-- DATA SHOWN follows --
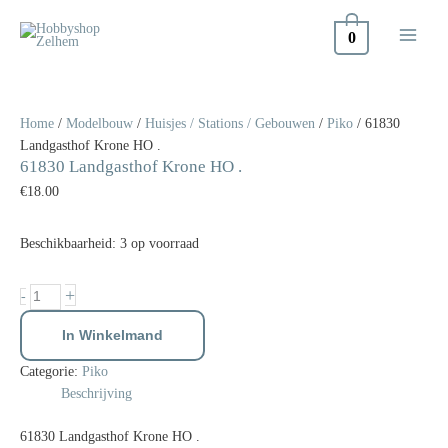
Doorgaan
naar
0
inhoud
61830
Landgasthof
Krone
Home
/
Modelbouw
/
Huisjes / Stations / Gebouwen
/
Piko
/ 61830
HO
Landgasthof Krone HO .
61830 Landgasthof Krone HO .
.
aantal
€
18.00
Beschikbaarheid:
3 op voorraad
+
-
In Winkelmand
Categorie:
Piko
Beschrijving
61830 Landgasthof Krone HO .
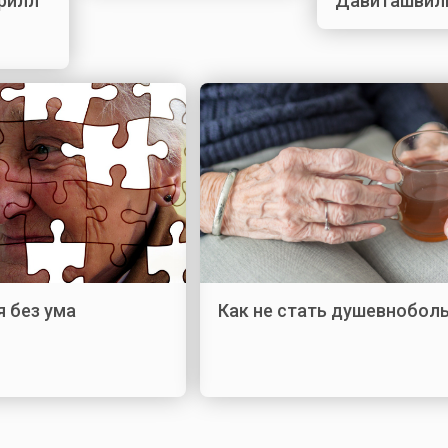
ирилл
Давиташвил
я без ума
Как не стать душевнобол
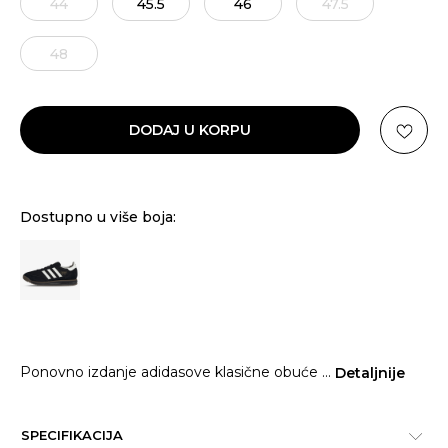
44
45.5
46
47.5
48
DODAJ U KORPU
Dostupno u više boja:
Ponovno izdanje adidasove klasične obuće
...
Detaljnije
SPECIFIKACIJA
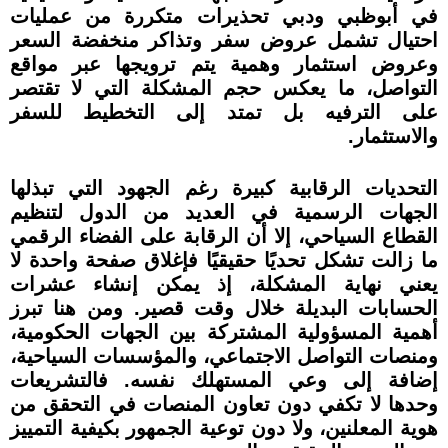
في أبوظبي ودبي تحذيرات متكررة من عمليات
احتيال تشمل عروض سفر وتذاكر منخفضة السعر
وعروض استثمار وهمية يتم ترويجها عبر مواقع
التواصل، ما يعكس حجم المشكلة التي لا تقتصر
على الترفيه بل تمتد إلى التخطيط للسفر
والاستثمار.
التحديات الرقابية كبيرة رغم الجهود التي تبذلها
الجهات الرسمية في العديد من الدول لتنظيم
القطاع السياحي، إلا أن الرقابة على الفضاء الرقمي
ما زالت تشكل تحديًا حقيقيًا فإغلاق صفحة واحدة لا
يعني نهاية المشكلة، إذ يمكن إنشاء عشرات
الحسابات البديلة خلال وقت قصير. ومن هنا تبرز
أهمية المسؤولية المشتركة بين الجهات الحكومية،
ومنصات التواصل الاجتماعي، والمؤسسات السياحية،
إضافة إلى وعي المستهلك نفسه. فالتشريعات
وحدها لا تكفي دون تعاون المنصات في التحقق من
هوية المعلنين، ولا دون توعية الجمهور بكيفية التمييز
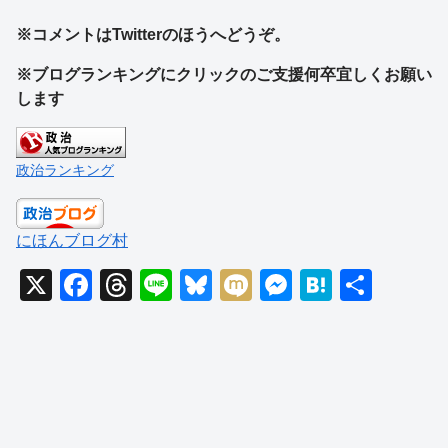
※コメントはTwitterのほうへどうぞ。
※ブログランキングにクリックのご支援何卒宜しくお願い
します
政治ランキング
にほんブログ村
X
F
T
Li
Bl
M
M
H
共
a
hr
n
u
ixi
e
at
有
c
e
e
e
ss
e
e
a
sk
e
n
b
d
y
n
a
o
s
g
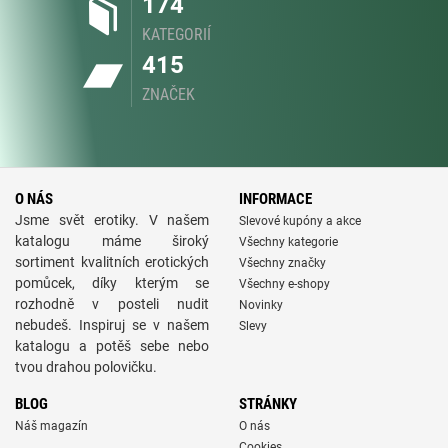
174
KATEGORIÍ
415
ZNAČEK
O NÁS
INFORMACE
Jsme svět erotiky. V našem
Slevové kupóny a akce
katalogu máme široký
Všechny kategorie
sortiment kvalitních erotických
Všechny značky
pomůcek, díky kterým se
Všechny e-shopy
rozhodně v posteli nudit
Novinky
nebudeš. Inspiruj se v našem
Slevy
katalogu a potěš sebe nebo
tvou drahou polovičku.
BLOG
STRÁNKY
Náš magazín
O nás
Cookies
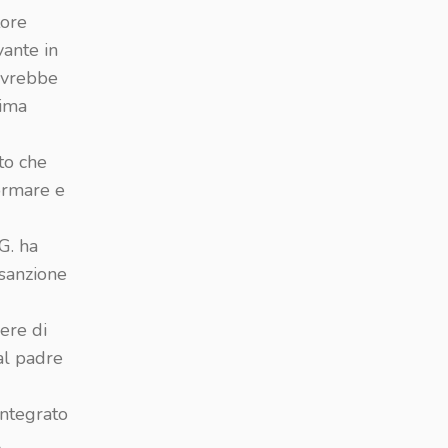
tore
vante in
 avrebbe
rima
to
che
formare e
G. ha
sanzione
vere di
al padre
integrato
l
-- DATA SHOWN concluded --
→ **WORK TO COMPLETE**:
Return every line from the records above that holds the word "المشكلة".

→ **ANSWER TO THIS TASK**:
التواصل، ما يعكس حجم المشكلة التي لا تقتصر
يعني نهاية المشكلة، إذ يمكن إنشاء عشرات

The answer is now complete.